Naquela mesma noite, soube que o excepcional jovem havia ganho uma bolsa de José Sarney (que acabara de deixar o Governo do Maranhão), para estudar violão no Rio, mas que poderia perdê-la, porque lhe faltava o violão. Jurei ali mesmo que ele não perderia essa bolsa. E, de fato, duas semanas depois, eu no Departamento de Cultura, com o apoio de Maria José Gomes, então presidente da Scam, conseguimos realizar o primeiro concerto de João Pedro, no Teatro Arthur Azevedo, para obter os recursos, que completei, como pude, através do Departamento de Cultura, viajando ele a seguir para o Rio de Janeiro, com violão e tudo, para a grande carreira que o consagrou.
Conheço a competência e, principalmente, a determinação de João Pedro Borges. Sei do seu desejo de realizar um trabalho sério pela música do Maranhão. Ano passado, morando na França, quando veio a São Luís, falou-me de um projeto que incluía um intercâmbio com músicos franceses no sentido de divulgar o grande acervo de João Mohana de músicas maranhenses, projeto que continua na pauta de suas preocupações. Sei da compreensão que ele tem de arte, bem como da escala de valores que norteia e dimensiona sua personalidade, tornando-o no excepcional ser humano que é, capaz por isso de grandes realizações a favor da sociedade em que vive.
[Sinhô em apresentação no Clube do Choro Recebe, em 27 de dezembro de 2007. Foto: ZR]
Estou certa que João Pedro encaminhará esses estudos de música no Maranhão com a dignidade artística, a compostura ética e a abrangência de mentalidade (que isenta privilégios), necessárias para garantir resultados que não venham de projetos apressados, improvisados, massificados, mas consistentes e conseqüentes.
Nos últimos anos, João Pedro tem tocado em São Luís (inclusive quando comemorou os vinte e cinco anos de carreira), em locais que prejudicaram suas apresentações. Mas hoje, ele dará um concerto no velho e querido Teatro Arthur Azevedo, onde começou em 1971, quando mostrará, para quem não conhece ainda, a sua capacidade de exímio violonista.

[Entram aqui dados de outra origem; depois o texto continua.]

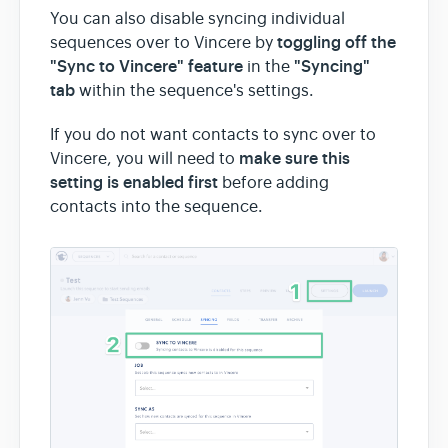
You can also disable syncing individual
toggling off the
sequences over to Vincere by
"Sync to Vincere" feature
"Syncing"
in the
tab
within the sequence's settings.
If you do not want contacts to sync over to
make sure
this
Vincere, you will need to
setting is enabled first
before adding
contacts into the sequence.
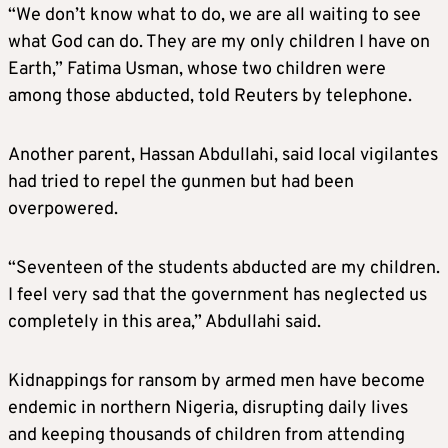
“We don’t know what to do, we are all waiting to see
what God can do. They are my only children I have on
Earth,” Fatima Usman, whose two children were
among those abducted, told Reuters by telephone.
Another parent, Hassan Abdullahi, said local vigilantes
had tried to repel the gunmen but had been
overpowered.
“Seventeen of the students abducted are my children.
I feel very sad that the government has neglected us
completely in this area,” Abdullahi said.
Kidnappings for ransom by armed men have become
endemic in northern Nigeria, disrupting daily lives
and keeping thousands of children from attending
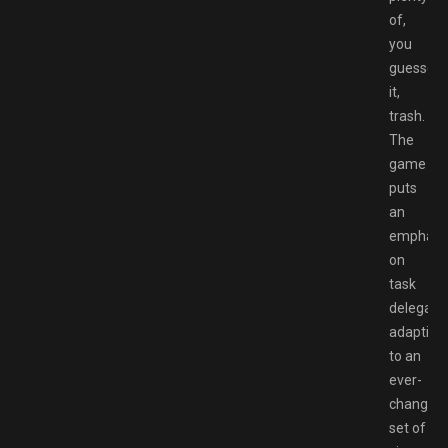
of,
you
guessed
it,
trash.
The
game
puts
an
emphasi
on
task
delegatio
adapting
to an
ever-
changing
set of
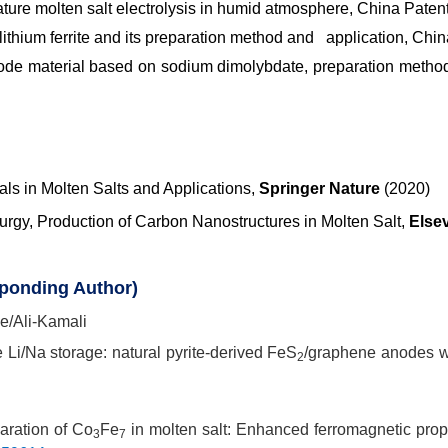
ture molten salt electrolysis in humid atmosphere, China Paten
 lithium ferrite and its preparation method and application, Chi
ode material based on sodium dimolybdate, preparation method 
ls in Molten Salts and Applications,
Springer Nature
(2020)
lurgy, Production of Carbon Nanostructures in Molten Salt,
Else
sponding Author)
le/Ali-Kamali
te Li/Na storage: natural pyrite-derived FeS
/graphene anodes wi
2
.
paration of Co
Fe
in molten salt: Enhanced ferromagnetic prop
3
7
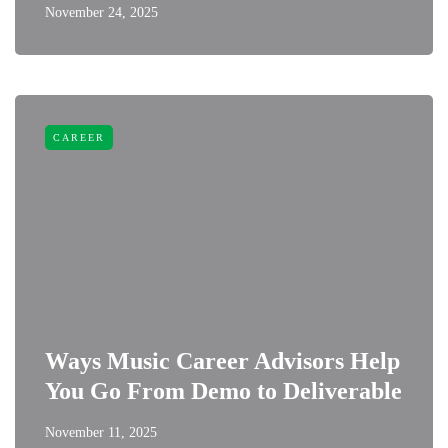
November 24, 2025
CAREER
Ways Music Career Advisors Help
You Go From Demo to Deliverable
November 11, 2025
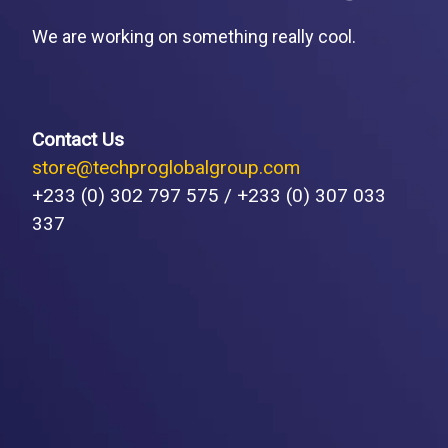
We are working on something really cool.
Contact Us
store@techproglobalgroup.com
+233 (0) 302 797 575 / +233 (0) 307 033
337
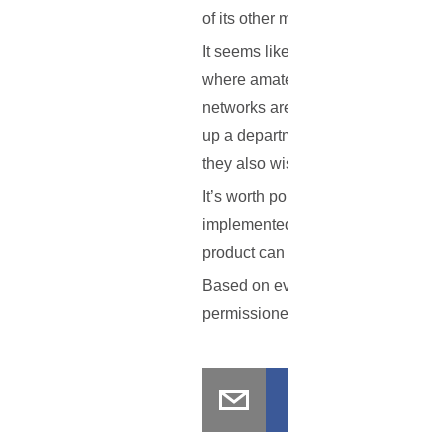
of its other members.
It seems like the UK regulators are
where amateur coding is involved,
networks are at risk as well. Repo
up a department meant to discuss h
they also wish to avoid criminal is
It’s worth pointing out that even i
implemented for a couple of months,
product can be quite difficult.
Based on everything that has been 
permissioned blockchain networks?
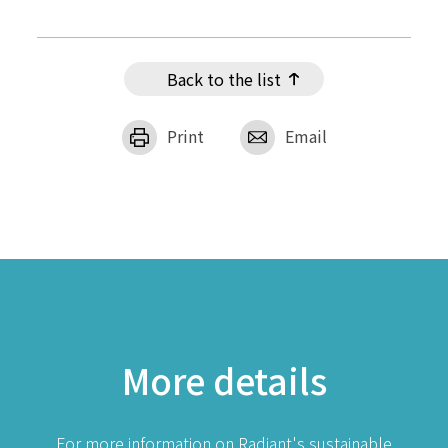
Back to the list
Print
Email
More details
For more information on Radiant's sustainable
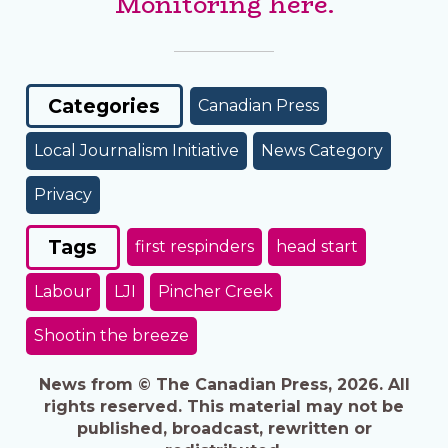
Monitoring here.
Categories
Canadian Press
Local Journalism Initiative
News Category
Privacy
Tags
first respinders
head start
Labour
LJI
Pincher Creek
Shootin the breeze
News from © The Canadian Press, 2026. All
rights reserved. This material may not be
published, broadcast, rewritten or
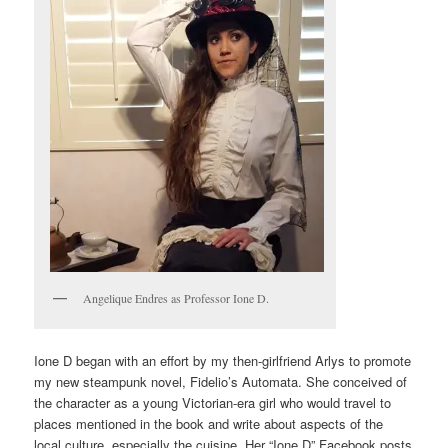
Angelique Endres as Professor Ione D.
Ione D began with an effort by my then-girlfriend Arlys to promote
my new steampunk novel, Fidelio’s Automata. She conceived of
the character as a young Victorian-era girl who would travel to
places mentioned in the book and write about aspects of the
local culture, especially the cuisine. Her “Ione D” Facebook posts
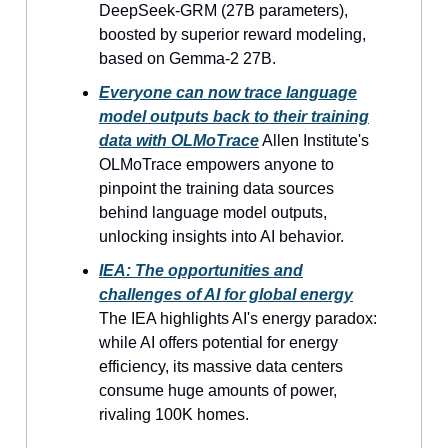
DeepSeek-GRM (27B parameters),
boosted by superior reward modeling,
based on Gemma-2 27B.
Everyone can now trace language
model outputs back to their training
data with OLMoTrace
Allen Institute's
OLMoTrace empowers anyone to
pinpoint the training data sources
behind language model outputs,
unlocking insights into AI behavior.
IEA: The opportunities and
challenges of AI for global energy
The IEA highlights AI's energy paradox:
while AI offers potential for energy
efficiency, its massive data centers
consume huge amounts of power,
rivaling 100K homes.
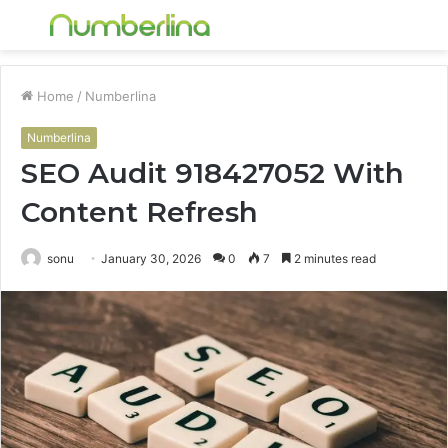
Menu
S
fo
Home
/
Numberlina
Numberlina
SEO Audit 918427052 With
Content Refresh
sonu
January 30, 2026
0
7
2 minutes read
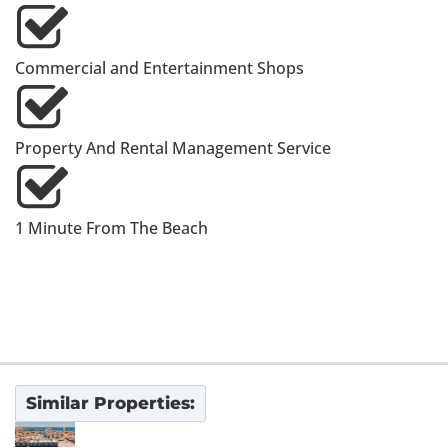
Commercial and Entertainment Shops
Property And Rental Management Service
1 Minute From The Beach
Similar Properties:
For Sale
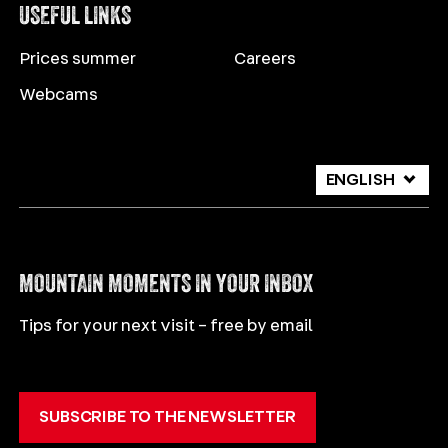
USEFUL LINKS
Prices summer
Careers
Webcams
ENGLISH
DEUTSCH
ITALIANO
MOUNTAIN MOMENTS IN YOUR INBOX
Tips for your next visit – free by email
SUBSCRIBE TO THE NEWSLETTER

Esta sua apresentação, em local com condições técnicas de acústica e iluminação, oferecerá também e afinal acomodações satisfatórias à sua fiel platéia e para as pessoas que queiram ouvi-lo pela primeira vez.
As cordas de seu violão sob suas mãos vibrarão mágicas, produzindo o som que virá de uma razão,empenhada em mostrar o rigor de um conhecimento, e de uma sensibilidade, ansiosa de despertar a emoção benfazeja para a fruição de uma beleza sem par.
*
Artigo da escritora Arlete Nogueira da Cruz publicado na edição de 25 de setembro de 1996 do jornal O Imparcial.
Pesquei de seu Sal e Sol (p. 119-122) [Imago, 2006, 316p], livro que reúne “cinqüenta e seis títulos já publicados, alguns agora revistos, entre artigos, crônicas, resenhas, abas e prefácios de livros, incluindo também um discurso, um relato e uma palestra” e que “representam a seleção de uma atuação ou atividade que se fez por uma necessidade, em mim imperiosa, de documentar alguns fatos e de homenagear alguns nomes importantes para a história e cultura de minha terra”, conforme ela explica “ao leitor” do volume.
Uma dessas figuras importantes é o, nada a acrescentar ao tão bem já dito por nossa querida Arlete, simplesmente genial João Pedro Borges, que se apresenta no Clube do Choro Recebe, sábado.